#### Supplied information

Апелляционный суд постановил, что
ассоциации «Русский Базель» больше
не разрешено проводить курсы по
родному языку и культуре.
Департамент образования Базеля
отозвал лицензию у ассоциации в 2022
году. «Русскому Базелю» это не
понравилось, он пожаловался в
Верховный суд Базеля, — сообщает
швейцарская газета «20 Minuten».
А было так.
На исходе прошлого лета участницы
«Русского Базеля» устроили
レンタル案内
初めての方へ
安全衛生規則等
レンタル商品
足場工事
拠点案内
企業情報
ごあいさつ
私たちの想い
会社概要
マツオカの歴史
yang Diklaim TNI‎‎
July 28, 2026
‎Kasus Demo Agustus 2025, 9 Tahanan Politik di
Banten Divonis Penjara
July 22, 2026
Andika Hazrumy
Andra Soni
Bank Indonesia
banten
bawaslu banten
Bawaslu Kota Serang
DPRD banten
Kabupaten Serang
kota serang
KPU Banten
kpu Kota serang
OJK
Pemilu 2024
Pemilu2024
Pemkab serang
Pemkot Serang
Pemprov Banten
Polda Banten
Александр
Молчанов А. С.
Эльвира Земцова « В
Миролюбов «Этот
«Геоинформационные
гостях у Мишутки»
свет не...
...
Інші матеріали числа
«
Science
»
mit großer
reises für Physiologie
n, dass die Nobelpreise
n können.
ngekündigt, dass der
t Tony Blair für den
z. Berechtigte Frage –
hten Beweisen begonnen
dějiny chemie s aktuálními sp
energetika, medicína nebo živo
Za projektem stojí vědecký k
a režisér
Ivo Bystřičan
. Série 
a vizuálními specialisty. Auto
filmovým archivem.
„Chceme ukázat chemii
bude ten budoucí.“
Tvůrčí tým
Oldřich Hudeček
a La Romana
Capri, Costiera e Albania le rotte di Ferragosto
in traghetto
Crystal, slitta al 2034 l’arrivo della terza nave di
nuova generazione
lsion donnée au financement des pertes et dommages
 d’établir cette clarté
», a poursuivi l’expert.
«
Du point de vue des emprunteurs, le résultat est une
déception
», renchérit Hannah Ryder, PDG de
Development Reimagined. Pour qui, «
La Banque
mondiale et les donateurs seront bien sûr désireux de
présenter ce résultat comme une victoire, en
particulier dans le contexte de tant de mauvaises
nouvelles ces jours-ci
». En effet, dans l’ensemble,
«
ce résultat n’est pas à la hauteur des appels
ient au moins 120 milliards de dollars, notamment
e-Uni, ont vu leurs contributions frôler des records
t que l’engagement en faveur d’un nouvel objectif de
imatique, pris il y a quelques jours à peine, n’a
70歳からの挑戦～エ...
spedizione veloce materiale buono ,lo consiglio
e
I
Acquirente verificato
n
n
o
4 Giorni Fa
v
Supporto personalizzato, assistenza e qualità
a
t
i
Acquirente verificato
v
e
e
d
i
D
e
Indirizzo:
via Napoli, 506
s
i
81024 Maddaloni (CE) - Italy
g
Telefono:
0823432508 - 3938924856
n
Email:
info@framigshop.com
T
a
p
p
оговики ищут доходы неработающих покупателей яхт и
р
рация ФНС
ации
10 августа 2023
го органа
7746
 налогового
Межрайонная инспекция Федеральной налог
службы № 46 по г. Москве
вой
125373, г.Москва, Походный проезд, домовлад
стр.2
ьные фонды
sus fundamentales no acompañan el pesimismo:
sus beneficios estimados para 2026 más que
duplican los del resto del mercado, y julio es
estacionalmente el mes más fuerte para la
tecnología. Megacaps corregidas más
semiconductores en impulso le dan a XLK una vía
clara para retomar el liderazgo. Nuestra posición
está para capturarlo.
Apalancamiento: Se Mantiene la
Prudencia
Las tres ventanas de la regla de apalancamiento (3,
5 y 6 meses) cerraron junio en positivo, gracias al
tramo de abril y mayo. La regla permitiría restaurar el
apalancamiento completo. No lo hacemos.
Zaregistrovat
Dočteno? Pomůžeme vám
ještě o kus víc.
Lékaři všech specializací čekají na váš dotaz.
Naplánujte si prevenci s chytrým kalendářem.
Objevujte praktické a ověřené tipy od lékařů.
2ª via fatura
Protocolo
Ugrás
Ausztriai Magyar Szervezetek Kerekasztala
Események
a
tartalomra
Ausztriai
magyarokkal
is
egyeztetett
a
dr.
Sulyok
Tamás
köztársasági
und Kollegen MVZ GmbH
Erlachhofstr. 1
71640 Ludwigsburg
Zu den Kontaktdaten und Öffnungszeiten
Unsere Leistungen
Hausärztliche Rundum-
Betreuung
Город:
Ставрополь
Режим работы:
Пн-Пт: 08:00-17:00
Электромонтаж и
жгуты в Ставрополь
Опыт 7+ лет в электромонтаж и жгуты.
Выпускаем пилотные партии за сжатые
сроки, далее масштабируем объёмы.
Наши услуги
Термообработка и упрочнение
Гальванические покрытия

########

• _Task item_: Once more, write out the records in full, exactly as they appear.

• _Answer space_:
Апелляционный суд постановил, что
ассоциации «Русский Базель» больше
не разрешено проводить курсы по
родному языку и культуре.
Департамент образования Базеля
отозвал лицензию у ассоциации в 2022
году. «Русскому Базелю» это не
понравилось, он пожаловался в
Верховный суд Базеля, — сообщает
швейцарская газета «20 Minuten».
А было так.
На исходе прошлого лета участницы
«Русского Базеля» устроили
レンタル案内
初めての方へ
安全衛生規則等
レンタル商品
足場工事
拠点案内
企業情報
ごあいさつ
私たちの想い
会社概要
マツオカの歴史
yang Diklaim TNI‎‎
July 28, 2026
‎Kasus Demo Agustus 2025, 9 Tahanan Politik di
Banten Divonis Penjara
July 22, 2026
Andika Hazrumy
Andra Soni
Bank Indonesia
banten
bawaslu banten
Bawaslu Kota Serang
DPRD banten
Kabupaten Serang
kota serang
KPU Banten
kpu Kota serang
OJK
Pemilu 2024
Pemilu2024
Pemkab serang
Pemkot Serang
Pemprov Banten
Polda Banten
Александр
Молчанов А. С.
Эльвира Земцова « В
Миролюбов «Этот
«Геоинформационные
гостях у Мишутки»
свет не...
...
Інші матеріали числа
«
Science
»
mit großer
reises für Physiologie
n, dass die Nobelpreise
n können.
ngekündigt, dass der
t Tony Blair für den
z. Berechtigte Frage –
hten Beweisen begonnen
dějiny chemie s aktuálními sp
energetika, medicína nebo živo
Za projektem stojí vědecký k
a režisér
Ivo Bystřičan
. Série 
a vizuálními specialisty. Auto
filmovým archivem.
„Chceme ukázat chemii
bude ten budoucí.“
Tvůrčí tým
Oldřich Hudeček
a La Romana
Capri, Costiera e Albania le rotte di Ferragosto
in traghetto
Crystal, slitta al 2034 l’arrivo della terza nave di
nuova generazione
lsion donnée au financement des pertes et dommages
 d’établir cette clarté
», a poursuivi l’expert.
«
Du point de vue des emprunteurs, le résultat est une
déception
», renchérit Hannah Ryder, PDG de
Development Reimagined. Pour qui, «
La Banque
mondiale et les donateurs seront bien sûr désireux de
présenter ce résultat comme une victoire, en
particulier dans le contexte de tant de mauvaises
nouvelles ces jours-ci
». En effet, dans l’ensemble,
«
ce résultat n’est pas à la hauteur des appels
ient au moins 120 milliards de dollars, notamment
e-Uni, ont vu leurs contributions frôler des records
t que l’engagement en faveur d’un nouvel objectif de
imatique, pris il y a quelques jours à peine, n’a
70歳からの挑戦～エ...
spedizione veloce materiale buono ,lo consiglio
e
I
Acquirente verificato
n
n
o
4 Giorni Fa
v
Supporto personalizzato, assistenza e qualità
a
t
i
Acquirente verificato
v
e
e
d
i
D
e
Indirizzo:
via Napoli, 506
s
i
81024 Maddaloni (CE) - Italy
g
Telefono:
0823432508 - 3938924856
n
Email:
info@framigshop.com
T
a
p
p
оговики ищут доходы неработающих покупателей яхт и
р
рация ФНС
ации
10 августа 2023
го органа
7746
 налогового
Межрайонная инспекция Федеральной налог
службы № 46 по г. Москве
вой
125373, г.Москва, Походный проезд, домовлад
стр.2
ьные фонды
sus fundamentales no acompañan el pesimismo:
sus beneficios estimados para 2026 más que
duplican los del resto del mercado, y julio es
estacionalmente el mes más fuerte para la
tecnología. Megacaps corregidas más
semiconductores en impulso le dan a XLK una vía
clara para retomar el liderazgo. Nuestra posición
está para capturarlo.
Apalancamiento: Se Mantiene la
Prudencia
Las tres ventanas de la regla de apalancamiento (3,
5 y 6 meses) cerraron junio en positivo, gracias al
tramo de abril y mayo. La regla permitiría restaurar el
apalancamiento completo. No lo hacemos.
Zaregistrovat
Dočteno? Pomůžeme vám
ještě o kus víc.
Lékaři všech specializací čekají na váš dotaz.
Naplánujte si prevenci s chytrým kalendářem.
Objevujte praktické a ověřené tipy od lékařů.
2ª via fatura
Protocolo
Ugrás
Ausztriai Magyar Szervezetek Kerekasztala
Események
a
tartalomra
Ausztriai
magyarokkal
is
egyeztetett
a
dr.
Sulyok
Tamás
köztársasági
und Kollegen MVZ GmbH
Erlachhofstr. 1
71640 Ludwigsburg
Zu den Kontaktdaten und Öffnungszeiten
Unsere Leistungen
Hausärztliche Rundum-
Betreuung
Город:
Ставрополь
Режим работы:
Пн-Пт: 08:00-17:00
Электромонтаж и
жгуты в Ставрополь
Опыт 7+ лет в электромонтаж и жгуты.
Выпускаем пилотные партии за сжатые
сроки, далее масштабируем объёмы.
Наши услуги
Термообработка и упрочнение
Гальванические покрытия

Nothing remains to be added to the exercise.